Let’s stage another wedding. It should be a good contrast to the Turkoman ceremony. […] All this was arranged by the resourceful Mr. Burhan Belge, and of course could never have been filmed without government assistance. […] This happy scene in a Hatai village square may never be duplicated. Old customs are evaporating under the hot glare of progress in Turkey.

Szene 133 »The Great Silk Route«, Margaret und Lawrence Thaw, 1940, 73 Min., Imperial War Museum.

 

273Die Thaws präsentierten sich hier als Chronisten einer verschwindenden Kultur und versprachen, Ethnologen gleich, Sitten und Bräuche für die Nachwelt festzuhalten. Dass die türkische Regierung ihren Einfluss bereitwillig dazu nutzte, die Aufnahme zu ermöglichen, steigerte sogar die Glaubwürdigkeit der Szene. Diese Vorgehensweise findet sich zwar auch vereinzelt in »Black Majesty«, dort setzten die Thaws aber überwiegend auf die entgegengesetzte Präsentationsstrategie: Sie gaben gestellte Aufnahmen oder im Schnitt neu zusammengefügtes Material bewusst als ›echt‹ und unverfälscht aus. »The Great Silk Route« und »India« stellen filmische Aufnahmen dagegen demonstrativ als »Instrument wissenschaftlicher Erkenntnisgewinnung und Medium der Vermittlung dieses Wissens«[11] zugleich dar, wie es Dirk Verdicchio als Kennzeichen des populären Wissenschaftsfilms herausgearbeitet hat. Dabei beleuchten die Szenen auch die praktische Dimension der Herstellung von Wissen. Das macht sie freilich weder ›objektiver‹ noch ›wahrer‹ als ihre Vorgänger. Es verdeutlicht vielmehr, wie eine bestimmte Form von Wissen als solche überhaupt erst gekennzeichnet werden muss und wie sich diese Konstruktionsmechanismen verändern.[12] Nichtsdestotrotz hielten die Thaws aber auch weiterhin an einer distinkten High Society-Perspektive fest. Eine Schlüsselrolle fiel in diesem Kontext insbesondere dem Sprechertext zu, dessen launige und unterhaltsame Sprache wie gewohnt an die New Yorker Gesellschaftsberichterstattung erinnert.

Dennoch schlugen die letzten beiden Filme narrativ einen neuen Weg ein. Dies betraf besonders die visuelle Konstruktion von Raum: Nachdem sie Europa als zusammenhängenden Konsumraum und Afrika als Themenpark dargestellt hatten, in dem sie in der Zeit zurückreisten, strukturierten nationale Grenzen und deren Überschreitung die Erzählung von »The Great Silk Route« und »India«. Die Handlung entwickelte sich weiter, indem sich Larry und Peggy von einem souveränen Einzelstaat in den nächsten bewegten.
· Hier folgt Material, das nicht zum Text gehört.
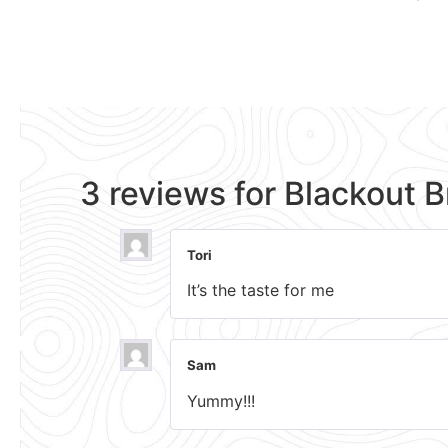
3 reviews for
Blackout 
Tori
It’s the taste for me
Sam
Yummy!!!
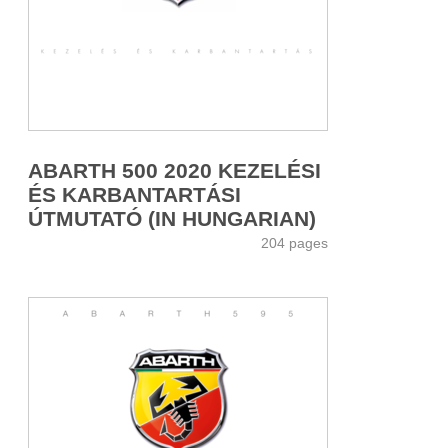
ABARTH 500 2020 KEZELÉSI
ÉS KARBANTARTÁSI
ÚTMUTATÓ (IN HUNGARIAN)
204 pages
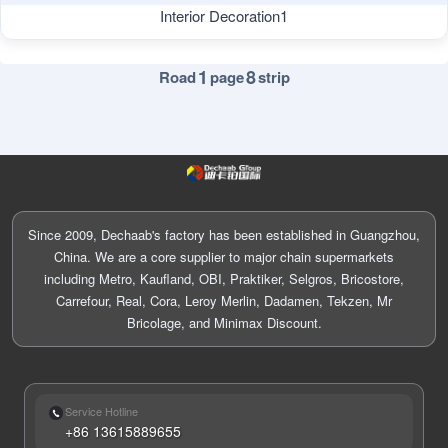
Interior Decoration1
1
8
Road
page
strip
Since 2009, Dechaab's factory has been established in Guangzhou,
China. We are a core supplier to major chain supermarkets
including Metro, Kaufland, OBI, Praktiker, Selgros, Bricostore,
Carrefour, Real, Cora, Leroy Merlin, Dadamen, Tekzen, Mr
Bricolage, and Minimax Discount.
Service Hotline
+86 13615889655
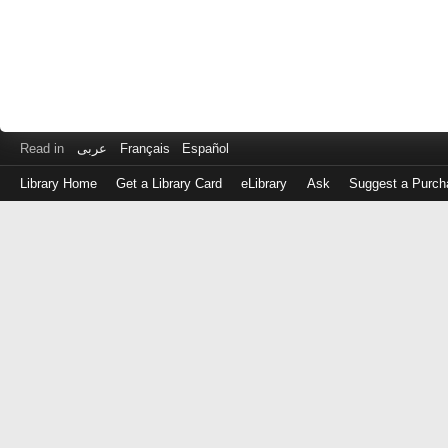
Read in
عربى
Français
Español
Library Home
Get a Library Card
eLibrary
Ask
Suggest a Purch
Log
in
with
either
your
Library
Card
Number
or
EZ
Login
Library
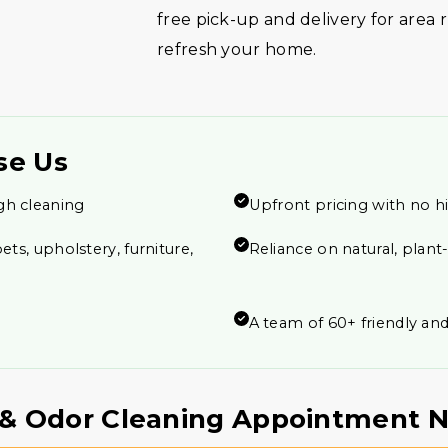
free pick-up and delivery for area
refresh your home.
se Us
gh cleaning
Upfront pricing with no h
ets, upholstery, furniture,
Reliance on natural, plan
A team of 60+ friendly and
n & Odor Cleaning Appointment 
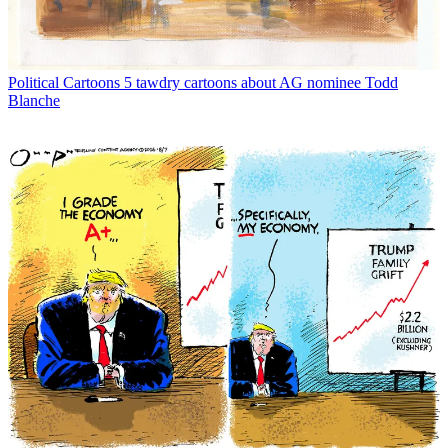
Political Cartoons
5 tawdry cartoons about AG nominee Todd
Blanche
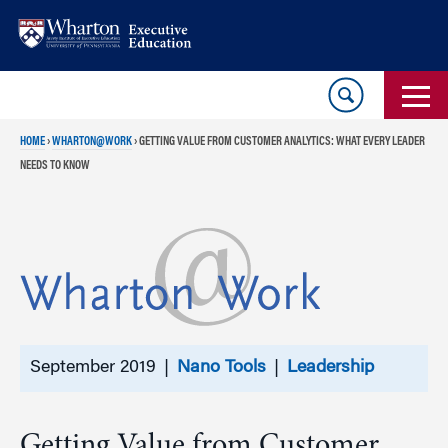
Skip
Skip
to
to
content
main
menu
HOME
›
WHARTON@WORK
›
GETTING VALUE FROM CUSTOMER ANALYTICS: WHAT EVERY LEADER
NEEDS TO KNOW
September 2019 |
Nano Tools
|
Leadership
Getting Value from Customer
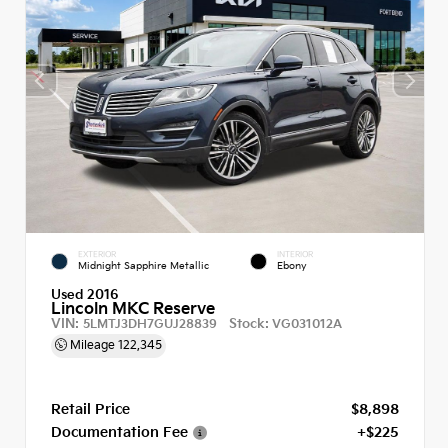
EXTERIOR
INTERIOR
Midnight Sapphire Metallic
Ebony
Used 2016
Lincoln MKC Reserve
VIN:
Stock:
5LMTJ3DH7GUJ28839
VG031012A
Mileage
122,345
Retail Price
$8,898
Documentation Fee
+$225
Das gilt für die osteuropäischen Länder ebenso wie für die Staaten im Nahen Osten oder die Herrschaftsgebiete der Maharadschas. Dass die Filme besonders die Besuche der Hauptstädte und die Treffen mit Regierungsmitgliedern und Herrschern betonen, unterstreicht den Fokus auf die einzelnen Länder und deren Staatlichkeit umso mehr. Bemerkenswerterweise unterschieden die Thaws dabei nicht zwischen den einzelnen Repräsentanten und Staatsformen, etwa zwischen einem Wehrmachtsgeneral, dem König von Afghanistan oder dem Maharadscha von Mysore. Was auf den ersten Blick wie eine möglichst wertfreie und neutrale Perspektive erscheinen mag, erweist sich tatsächlich als politisch äußerst relevant. Auf diese Weise trugen die Filme zur Legitimation der autokratischen und diktatorischen Regime bei.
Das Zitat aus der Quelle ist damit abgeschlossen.